**EXERCISE REQUIREMENTS:** Would you copy out, exactly as written, each line from the one containing "Você pode ajudar!" to the end of the records below?

**SOURCE MATERIAL:**
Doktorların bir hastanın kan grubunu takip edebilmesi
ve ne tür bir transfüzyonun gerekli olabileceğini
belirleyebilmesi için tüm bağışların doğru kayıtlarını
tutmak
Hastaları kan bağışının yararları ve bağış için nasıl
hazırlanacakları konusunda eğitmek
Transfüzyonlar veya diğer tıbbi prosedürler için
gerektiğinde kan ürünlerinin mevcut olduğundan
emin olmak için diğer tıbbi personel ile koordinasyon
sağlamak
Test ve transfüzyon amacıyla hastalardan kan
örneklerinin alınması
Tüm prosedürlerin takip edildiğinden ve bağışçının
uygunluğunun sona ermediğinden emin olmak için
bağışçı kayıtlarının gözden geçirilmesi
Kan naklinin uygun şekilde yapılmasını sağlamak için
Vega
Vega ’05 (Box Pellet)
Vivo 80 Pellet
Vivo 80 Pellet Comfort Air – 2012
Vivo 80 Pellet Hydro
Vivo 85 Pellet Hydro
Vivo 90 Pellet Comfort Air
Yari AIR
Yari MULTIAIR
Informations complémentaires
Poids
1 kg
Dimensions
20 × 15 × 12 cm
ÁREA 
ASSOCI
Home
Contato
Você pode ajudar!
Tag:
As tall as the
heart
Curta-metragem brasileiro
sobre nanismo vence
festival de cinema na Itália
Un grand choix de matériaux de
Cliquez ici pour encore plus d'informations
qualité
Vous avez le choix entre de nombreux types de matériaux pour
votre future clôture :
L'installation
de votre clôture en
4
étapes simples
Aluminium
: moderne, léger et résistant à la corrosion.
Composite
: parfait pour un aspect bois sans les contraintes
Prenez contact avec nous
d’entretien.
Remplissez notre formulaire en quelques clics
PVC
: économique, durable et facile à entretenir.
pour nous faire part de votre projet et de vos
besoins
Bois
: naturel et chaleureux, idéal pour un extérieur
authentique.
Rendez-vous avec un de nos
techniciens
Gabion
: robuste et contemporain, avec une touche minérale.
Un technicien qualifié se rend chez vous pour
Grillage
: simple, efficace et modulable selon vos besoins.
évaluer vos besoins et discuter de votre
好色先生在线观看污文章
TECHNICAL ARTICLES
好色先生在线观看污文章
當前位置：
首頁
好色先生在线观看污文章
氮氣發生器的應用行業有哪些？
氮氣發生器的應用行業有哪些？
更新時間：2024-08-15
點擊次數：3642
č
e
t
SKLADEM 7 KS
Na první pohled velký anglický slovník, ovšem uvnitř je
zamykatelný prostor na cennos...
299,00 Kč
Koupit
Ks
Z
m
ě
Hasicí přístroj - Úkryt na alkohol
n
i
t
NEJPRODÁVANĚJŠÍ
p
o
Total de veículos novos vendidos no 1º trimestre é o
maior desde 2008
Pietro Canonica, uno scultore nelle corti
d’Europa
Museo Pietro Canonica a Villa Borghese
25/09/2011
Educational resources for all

**THE COMPLETED TASK:**
Você pode ajudar!
Tag:
As tall as the
heart
Curta-metragem brasileiro
sobre nanismo vence
festival de cinema na Itália
Un grand choix de matériaux de
Cliquez ici pour encore plus d'informations
qualité
Vous avez le choix entre de nombreux types de matériaux pour
votre future clôture :
L'installation
de votre clôture en
4
étapes simples
Aluminium
: moderne, léger et résistant à la corrosion.
Composite
: parfait pour un aspect bois sans les contraintes
Prenez contact avec nous
d’entretien.
Remplissez notre formulaire en quelques clics
PVC
: économique, durable et facile à entretenir.
pour nous faire part de votre projet et de vos
besoins
Bois
: naturel et chaleureux, idéal pour un extérieur
authentique.
Rendez-vous avec un de nos
techniciens
Gabion
: robuste et contemporain, avec une touche minérale.
Un technicien qualifié se rend chez vous pour
Grillage
: simple, efficace et modulable selon vos besoins.
évaluer vos besoins et discuter de votre
好色先生在线观看污文章
TECHNICAL ARTICLES
好色先生在线观看污文章
當前位置：
首頁
好色先生在线观看污文章
氮氣發生器的應用行業有哪些？
氮氣發生器的應用行業有哪些？
更新時間：2024-08-15
點擊次數：3642
č
e
t
SKLADEM 7 KS
Na první pohled velký anglický slovník, ovšem uvnitř je
zamykatelný prostor na cennos...
299,00 Kč
Koupit
Ks
Z
m
ě
Hasicí přístroj - Úkryt na alkohol
n
i
t
NEJPRODÁVANĚJŠÍ
p
o
Total de veículos novos vendidos no 1º trimestre é o
maior desde 2008
Pietro Canonica, uno scultore nelle corti
d’Europa
Museo Pietro Canonica a Villa Borghese
25/09/2011
Educational resources for all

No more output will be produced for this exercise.